What Makes This Competitive

A stronger version of this project does more than train one model. It tests whether raw wearable-style data still holds predictive value after careful patient-level splits, hard baselines, and ablation checks. You can raise the quality by using calibration, confidence intervals, and subgroup analysis instead of a single score.
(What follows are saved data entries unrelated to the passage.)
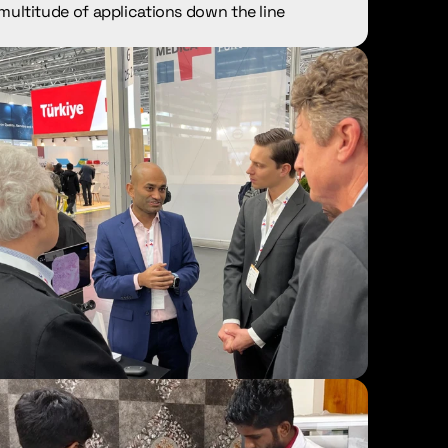
multitude of applications down the line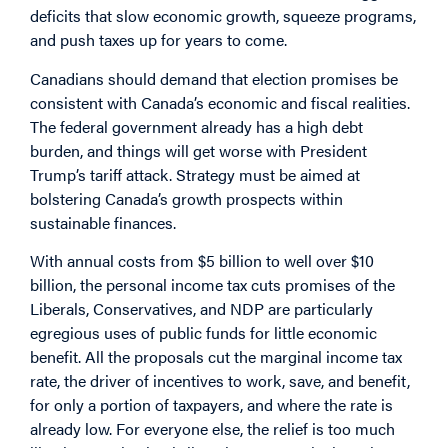
deficits that slow economic growth, squeeze programs,
and push taxes up for years to come.
Canadians should demand that election promises be
consistent with Canada’s economic and fiscal realities.
The federal government already has a high debt
burden, and things will get worse with President
Trump’s tariff attack. Strategy must be aimed at
bolstering Canada’s growth prospects within
sustainable finances.
With annual costs from $5 billion to well over $10
billion, the personal income tax cuts promises of the
Liberals, Conservatives, and NDP are particularly
egregious uses of public funds for little economic
benefit. All the proposals cut the marginal income tax
rate, the driver of incentives to work, save, and benefit,
for only a portion of taxpayers, and where the rate is
already low. For everyone else, the relief is too much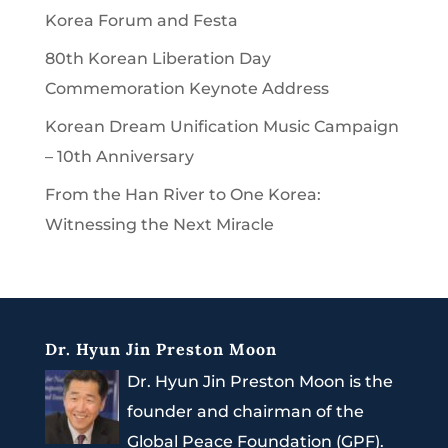
Korea Forum and Festa
80th Korean Liberation Day
Commemoration Keynote Address
Korean Dream Unification Music Campaign
– 10th Anniversary
From the Han River to One Korea:
Witnessing the Next Miracle
Dr. Hyun Jin Preston Moon
Dr. Hyun Jin Preston Moon is the
founder and chairman of the
Global Peace Foundation (GPF).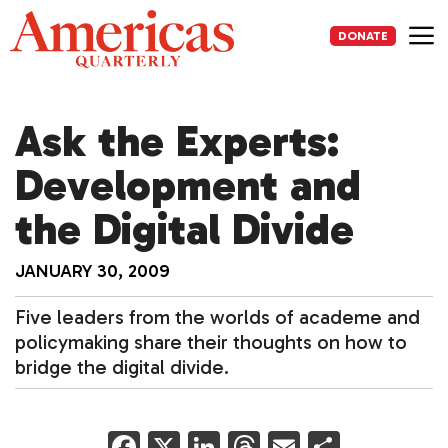
Skip
to
DONATE
content
Me
Ask the Experts:
Development and
the Digital Divide
JANUARY 30, 2009
Five leaders from the worlds of academe and
policymaking share their thoughts on how to
bridge the digital divide.
F
X
Li
T
E
S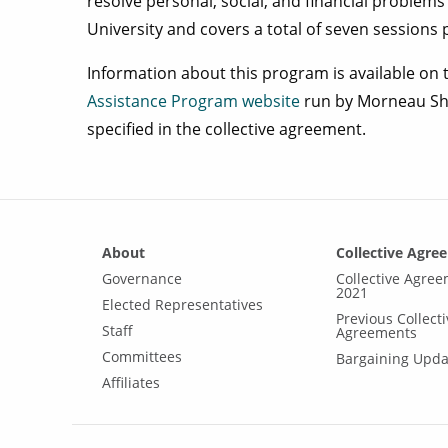
resolve personal, social, and financial problems 
University and covers a total of seven sessions p
Information about this program is available on
Assistance Program website
run by Morneau Shep
specified in the collective agreement.
About
Collective Agre
Governance
Collective Agre
2021
Elected Representatives
Previous Collecti
Staff
Agreements
Committees
Bargaining Upda
Affiliates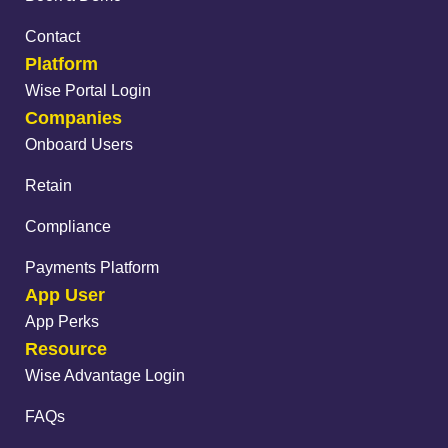
Contact
Platform
Wise Portal Login
Companies
Onboard Users
Retain
Compliance
Payments Platform
App User
App Perks
Resource
Wise Advantage Login
FAQs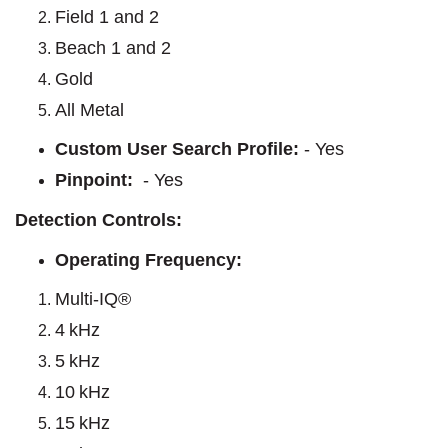
Field 1 and 2
Beach 1 and 2
Gold
All Metal
Custom User Search Profile:
- Yes
Pinpoint:
- Yes
Detection Controls:
Operating Frequency:
Multi-IQ®
4 kHz
5 kHz
10 kHz
15 kHz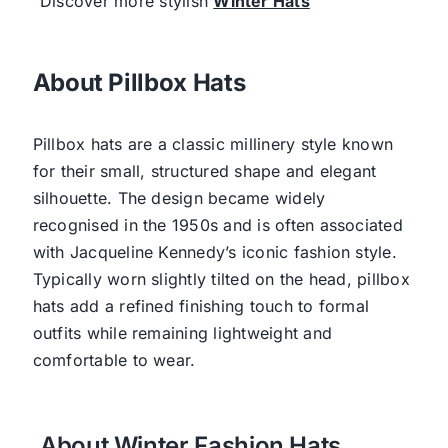
Discover more stylish
Winter Hats
About Pillbox Hats
Pillbox hats are a classic millinery style known
for their small, structured shape and elegant
silhouette. The design became widely
recognised in the 1950s and is often associated
with Jacqueline Kennedy’s iconic fashion style.
Typically worn slightly tilted on the head, pillbox
hats add a refined finishing touch to formal
outfits while remaining lightweight and
comfortable to wear.
About Winter Fashion Hats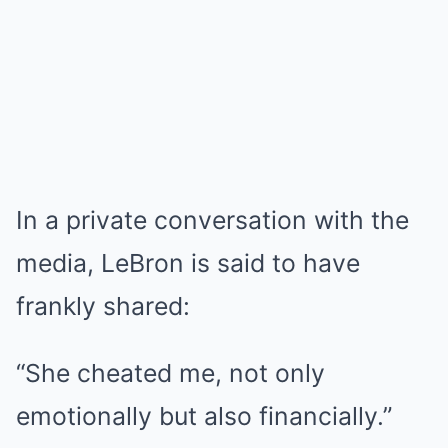
In a private conversation with the
media, LeBron is said to have
frankly shared:
“She cheated me, not only
emotionally but also financially.”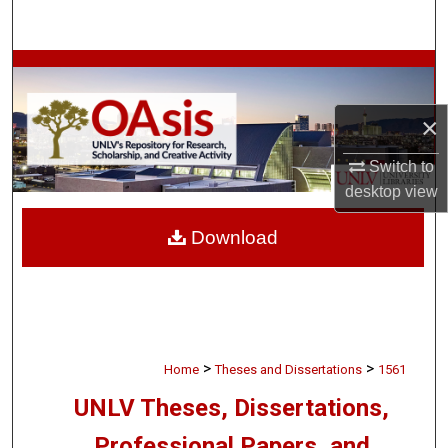
Search
Browse Collections
My Account
×
Switch to
About
desktop
view
Digital Commons Network™
Download
>
>
Home
Theses and Dissertations
1561
UNLV Theses, Dissertations,
Professional Papers, and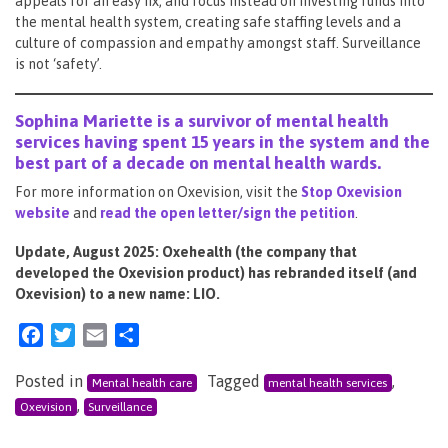
appeals for an easy fix, and focus instead on investing funds into
the mental health system, creating safe staffing levels and a
culture of compassion and empathy amongst staff. Surveillance
is not ‘safety’.
Sophina Mariette is a survivor of mental health
services having spent 15 years in the system and the
best part of a decade on mental health wards.
For more information on Oxevision, visit the
Stop Oxevision
website
and
read the open letter/sign the petition
.
Update, August 2025: Oxehealth (the company that
developed the Oxevision product) has rebranded itself (and
Oxevision) to a new name: LIO.
Facebook
Twitter
Email
Share
Posted in
Tagged
,
Mental health care
mental health services
,
Oxevision
Surveillance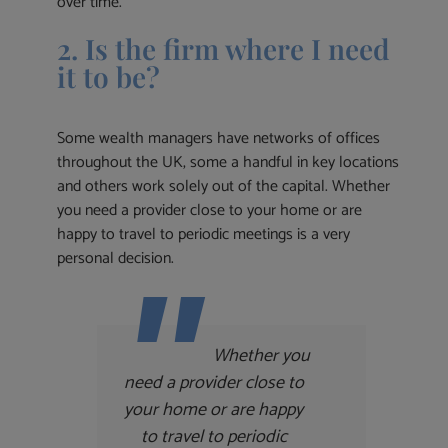
over time.
2. Is the firm where I need
it to be?
Some wealth managers have networks of offices
throughout the UK, some a handful in key locations
and others work solely out of the capital. Whether
you need a provider close to your home or are
happy to travel to periodic meetings is a very
personal decision.
Whether you
need a provider close to
your home or are happy
to travel to periodic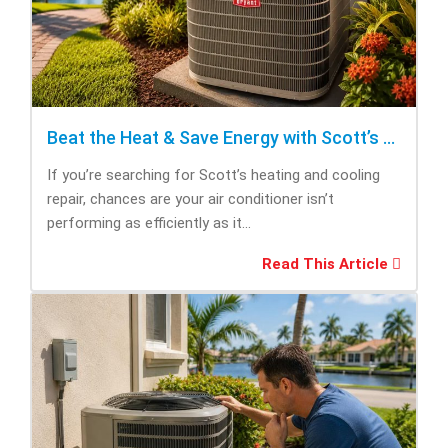
Beat the Heat & Save Energy with Scott’s Heating and Cooling Repair
If you’re searching for Scott’s heating and cooling
repair, chances are your air conditioner isn’t
performing as efficiently as it...
Read This Article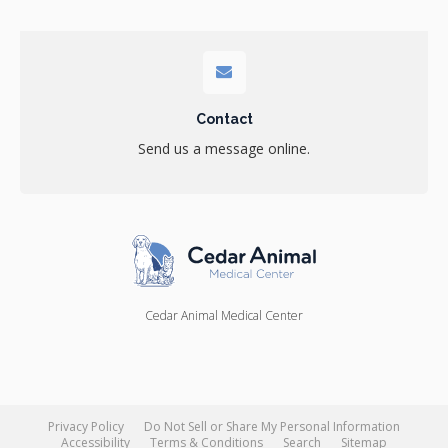
Contact
Send us a message online.
Cedar Animal Medical Center
Privacy Policy
Do Not Sell or Share My Personal Information
Accessibility
Terms & Conditions
Search
Sitemap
You can also ask whether the model fails in a specific way, such as on noisy signals or on certain patient groups, which makes the work feel much closer to real translational research.

Project Variations

  • Compare PPG-only models against ECG-plus-PPG models to test how much wearable data adds.
  • Swap the transformer for a temporal convolutional network to see whether a simpler architecture matches performance.
  • Test whether the model still works when you predict 3 hours, 6 hours, or 12 hours before sepsis onset.

Learn More

  • MIMIC-IV documentation: Learn how the database is organized and find the waveform and clinical data specs through PhysioNet.
  • PhysioNet: Read dataset papers and access curated physiologic signals used in critical care research.
  • NIH PubMed: Search for review articles on sepsis prediction, PPG analysis, and wearable monitoring.
  • MIMIC Code Repository: Study open-source examples for handling MIMIC data and reproducing analyses from PhysioNet.
  • MIT OpenCourseWare: Use free courses in machine learning and signal processing to strengthen the modeling side.
  • NOAA and NASA data literacy resources: Practice careful data cleaning, time alignment, and uncertainty thinking on open datasets before working with clinical data.